Recorded data:
=-=-=-=-=

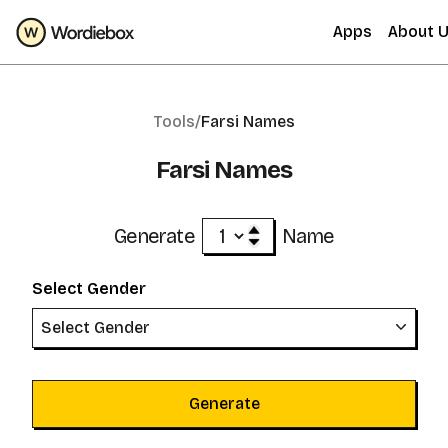
Apps
About 
Tools/
Farsi Names
Farsi Names
Generate
Name
Select Gender
Select Gender
Generate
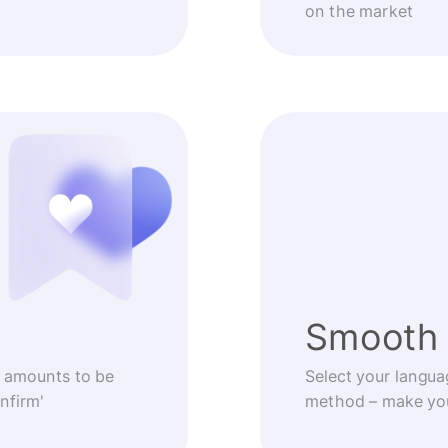
on the market
Smooth 
 amounts to be
Select your langua
nfirm'
method – make you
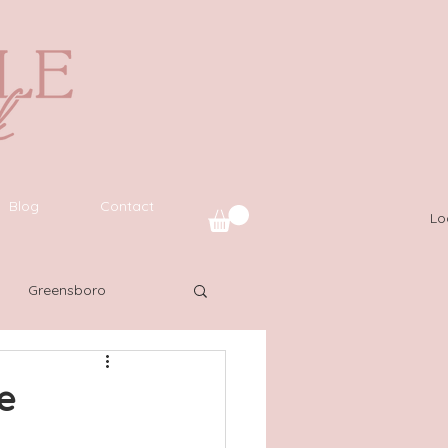
Blog
Contact
Lo
Greensboro
uide
SWFL
e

=-=-=-=-=

▶ Task prompt
Please print all the entries exactly as written, but drop the pictures.

▶ Response below
Apps
About 
Tools/
Farsi Names
Farsi Names
Generate
Name
Select Gender
Select Gender
Generate
on the market
Smooth 
 amounts to be
Select your langua
nfirm'
method – make you
Blog
Contact
Lo
Greensboro
uide
SWFL
e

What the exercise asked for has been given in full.